* What you will do *
For the listing below, return the line containing "dell’Anima Tour", the line containing "タルできますので、気軽にお問い合わせください。", and all lines in between, exactly as written and nothing else.

* Provided information *
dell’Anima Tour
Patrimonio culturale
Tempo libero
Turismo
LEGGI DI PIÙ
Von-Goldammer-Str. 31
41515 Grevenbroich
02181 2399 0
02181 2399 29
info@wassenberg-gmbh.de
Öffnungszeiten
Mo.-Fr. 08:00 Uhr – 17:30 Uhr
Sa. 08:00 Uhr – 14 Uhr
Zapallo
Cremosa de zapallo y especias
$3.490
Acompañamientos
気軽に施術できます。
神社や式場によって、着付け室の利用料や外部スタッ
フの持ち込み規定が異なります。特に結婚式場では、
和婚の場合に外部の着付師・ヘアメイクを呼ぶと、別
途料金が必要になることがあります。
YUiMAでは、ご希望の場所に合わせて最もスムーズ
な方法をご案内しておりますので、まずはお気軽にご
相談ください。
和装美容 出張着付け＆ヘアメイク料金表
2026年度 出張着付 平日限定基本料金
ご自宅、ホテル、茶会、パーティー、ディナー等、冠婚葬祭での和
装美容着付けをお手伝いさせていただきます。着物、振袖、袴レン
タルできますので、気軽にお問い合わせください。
* * *
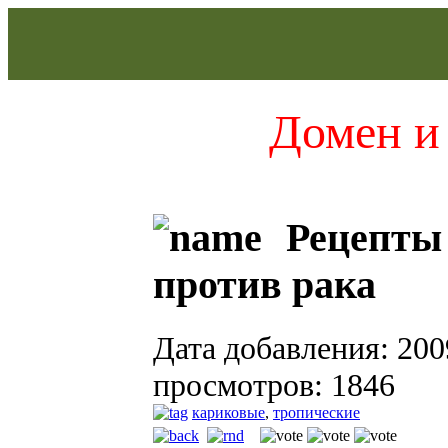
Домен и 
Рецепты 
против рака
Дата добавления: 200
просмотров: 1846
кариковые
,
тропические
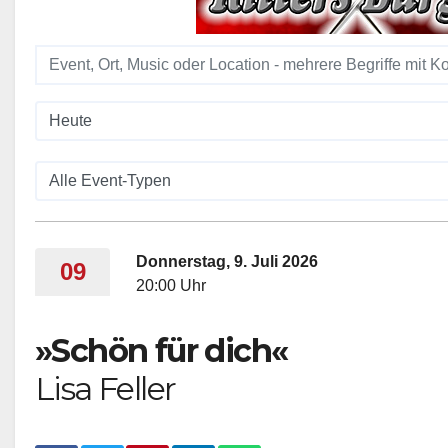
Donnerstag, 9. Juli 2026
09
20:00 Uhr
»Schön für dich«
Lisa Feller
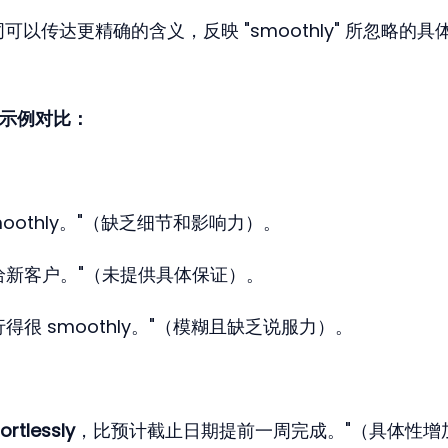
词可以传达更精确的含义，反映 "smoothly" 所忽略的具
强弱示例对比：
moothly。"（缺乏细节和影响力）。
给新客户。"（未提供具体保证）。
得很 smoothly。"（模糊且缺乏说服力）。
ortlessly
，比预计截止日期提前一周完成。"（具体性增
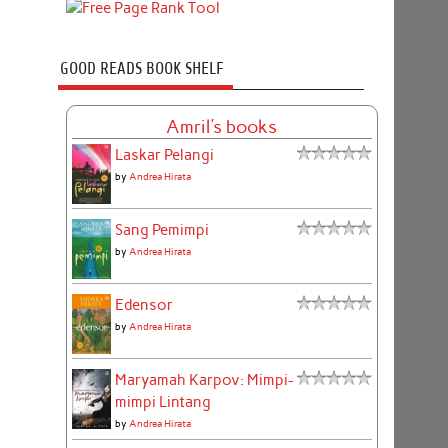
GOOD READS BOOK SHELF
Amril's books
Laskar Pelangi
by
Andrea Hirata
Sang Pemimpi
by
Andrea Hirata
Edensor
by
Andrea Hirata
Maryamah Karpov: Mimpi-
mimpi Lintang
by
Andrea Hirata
...
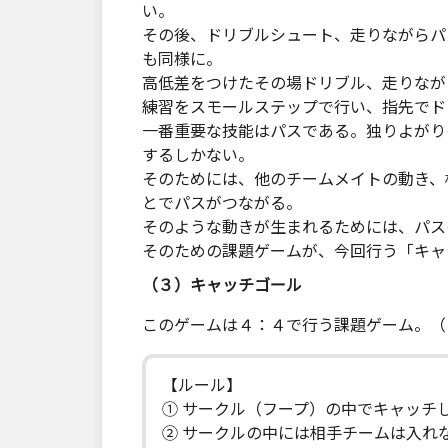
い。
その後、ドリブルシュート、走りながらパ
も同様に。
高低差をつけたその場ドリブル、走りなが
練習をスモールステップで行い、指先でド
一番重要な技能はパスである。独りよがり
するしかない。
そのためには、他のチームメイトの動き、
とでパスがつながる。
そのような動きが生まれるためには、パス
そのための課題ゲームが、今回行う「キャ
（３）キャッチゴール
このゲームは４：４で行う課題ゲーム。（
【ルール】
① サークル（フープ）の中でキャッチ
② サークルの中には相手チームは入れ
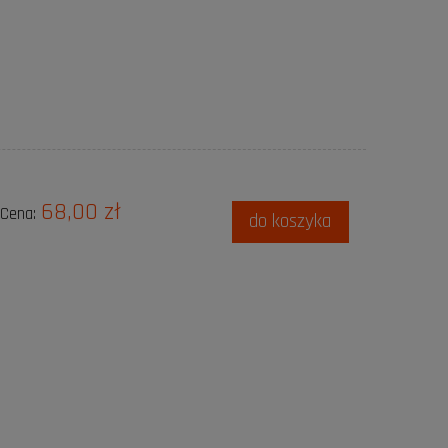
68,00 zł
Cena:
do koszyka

* Solved exercise *
dell’Anima Tour
Patrimonio culturale
Tempo libero
Turismo
LEGGI DI PIÙ
Von-Goldammer-Str. 31
41515 Grevenbroich
02181 2399 0
02181 2399 29
info@wassenberg-gmbh.de
Öffnungszeiten
Mo.-Fr. 08:00 Uhr – 17:30 Uhr
Sa. 08:00 Uhr – 14 Uhr
Zapallo
Cremosa de zapallo y especias
$3.490
Acompañamientos
気軽に施術できます。
神社や式場によって、着付け室の利用料や外部スタッ
フの持ち込み規定が異なります。特に結婚式場では、
和婚の場合に外部の着付師・ヘアメイクを呼ぶと、別
途料金が必要になることがあります。
YUiMAでは、ご希望の場所に合わせて最もスムーズ
な方法をご案内しておりますので、まずはお気軽にご
相談ください。
和装美容 出張着付け＆ヘアメイク料金表
2026年度 出張着付 平日限定基本料金
ご自宅、ホテル、茶会、パーティー、ディナー等、冠婚葬祭での和
装美容着付けをお手伝いさせていただきます。着物、振袖、袴レン
タルできますので、気軽にお問い合わせください。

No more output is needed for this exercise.